**WHAT THE EXERCISE ASKS**
Line by line, copy the records below exactly.

* * * * * * *

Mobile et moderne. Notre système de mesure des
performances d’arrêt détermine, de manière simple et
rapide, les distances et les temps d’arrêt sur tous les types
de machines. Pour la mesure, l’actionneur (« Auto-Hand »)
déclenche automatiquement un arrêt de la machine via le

* * * * * * *

**WRITTEN SOLUTION**
Mobile et moderne. Notre système de mesure des
performances d’arrêt détermine, de manière simple et
rapide, les distances et les temps d’arrêt sur tous les types
de machines. Pour la mesure, l’actionneur (« Auto-Hand »)
déclenche automatiquement un arrêt de la machine via le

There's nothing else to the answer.